# Adding a coniferous taste



## Aurum (Aug 22, 2018)

I'm aware that I'm probably way off-topic for this forum, and I'm sorry about that. I just couldn't find any other forum with such fine conoisseurs of all things smokey!

So. I've been dying to try and smoke *coffee beans* for a while. While I know this is already a thing, while sipping my morning black coffee, I realized that adding a coniferous taste to the beverage could actually be a super interesting thing to try (or a disastrous one, only one way to know). Adding either cedar or spruce homemade syrup (or extract) isn't out of the question, but for obvious reasons, that's just not the ideal way to go. Smoking is. More specifically, smoking the green beans while they roast.

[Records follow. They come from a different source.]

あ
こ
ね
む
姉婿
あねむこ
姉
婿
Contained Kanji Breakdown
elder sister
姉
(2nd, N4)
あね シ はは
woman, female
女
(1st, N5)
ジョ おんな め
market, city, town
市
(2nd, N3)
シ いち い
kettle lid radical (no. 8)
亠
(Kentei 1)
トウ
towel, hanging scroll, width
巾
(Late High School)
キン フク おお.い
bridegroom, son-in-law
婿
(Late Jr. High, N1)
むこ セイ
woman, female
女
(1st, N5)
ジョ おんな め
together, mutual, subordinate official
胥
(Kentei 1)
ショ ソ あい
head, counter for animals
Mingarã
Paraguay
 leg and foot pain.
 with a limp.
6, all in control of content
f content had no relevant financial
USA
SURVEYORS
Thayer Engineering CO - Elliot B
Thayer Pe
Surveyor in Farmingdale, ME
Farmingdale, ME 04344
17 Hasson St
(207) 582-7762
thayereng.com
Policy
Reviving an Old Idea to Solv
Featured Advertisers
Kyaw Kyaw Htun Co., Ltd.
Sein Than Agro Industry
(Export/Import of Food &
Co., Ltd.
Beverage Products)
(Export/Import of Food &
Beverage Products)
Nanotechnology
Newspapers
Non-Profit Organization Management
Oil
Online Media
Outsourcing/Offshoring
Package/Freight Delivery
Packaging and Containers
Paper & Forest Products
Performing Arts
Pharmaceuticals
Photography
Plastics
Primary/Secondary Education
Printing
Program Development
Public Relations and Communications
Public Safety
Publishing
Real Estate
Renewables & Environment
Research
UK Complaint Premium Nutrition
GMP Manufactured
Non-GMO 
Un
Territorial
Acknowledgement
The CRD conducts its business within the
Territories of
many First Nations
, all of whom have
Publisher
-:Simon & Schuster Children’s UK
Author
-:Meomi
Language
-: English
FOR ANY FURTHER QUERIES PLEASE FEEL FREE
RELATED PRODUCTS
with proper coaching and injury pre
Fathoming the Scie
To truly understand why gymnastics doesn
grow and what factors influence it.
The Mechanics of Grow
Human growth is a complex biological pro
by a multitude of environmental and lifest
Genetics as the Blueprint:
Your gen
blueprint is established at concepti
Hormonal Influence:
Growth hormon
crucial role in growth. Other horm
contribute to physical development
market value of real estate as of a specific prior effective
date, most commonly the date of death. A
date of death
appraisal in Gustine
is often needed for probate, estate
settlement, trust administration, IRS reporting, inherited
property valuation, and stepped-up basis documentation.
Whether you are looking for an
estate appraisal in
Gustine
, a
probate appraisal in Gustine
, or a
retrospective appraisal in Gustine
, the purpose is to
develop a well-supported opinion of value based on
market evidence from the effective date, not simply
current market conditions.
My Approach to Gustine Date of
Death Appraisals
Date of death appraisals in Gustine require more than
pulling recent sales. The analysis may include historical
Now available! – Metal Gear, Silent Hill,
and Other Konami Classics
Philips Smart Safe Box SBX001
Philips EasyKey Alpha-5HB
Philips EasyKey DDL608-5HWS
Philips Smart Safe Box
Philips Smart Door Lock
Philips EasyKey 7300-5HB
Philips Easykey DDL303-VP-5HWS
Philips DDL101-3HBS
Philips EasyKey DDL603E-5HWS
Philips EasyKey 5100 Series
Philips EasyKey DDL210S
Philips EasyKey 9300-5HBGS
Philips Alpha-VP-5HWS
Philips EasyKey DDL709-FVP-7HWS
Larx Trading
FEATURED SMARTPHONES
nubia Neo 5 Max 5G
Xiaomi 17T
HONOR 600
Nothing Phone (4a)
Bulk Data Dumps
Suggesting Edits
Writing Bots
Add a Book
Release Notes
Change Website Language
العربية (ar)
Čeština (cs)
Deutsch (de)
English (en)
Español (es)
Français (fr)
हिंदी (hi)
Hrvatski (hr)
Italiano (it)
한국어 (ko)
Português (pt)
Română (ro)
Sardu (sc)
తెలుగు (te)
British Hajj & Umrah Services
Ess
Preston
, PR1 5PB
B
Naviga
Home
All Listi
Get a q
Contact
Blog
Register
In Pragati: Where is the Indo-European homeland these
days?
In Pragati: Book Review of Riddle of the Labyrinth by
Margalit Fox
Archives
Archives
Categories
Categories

But, yeah. You already know the thing about using conifers to smoke edible stuff. Creosote, sap smoke, all ready to ruin your food and/or make you sick. So I was wondering if there was a way to indeed use these woods for smoking, and impart that coniferous smokey taste to the roasting coffee beans, or if that's just really impossible. Sawdust, chipped wood? Needles? I'm open to suggestions. Thanks!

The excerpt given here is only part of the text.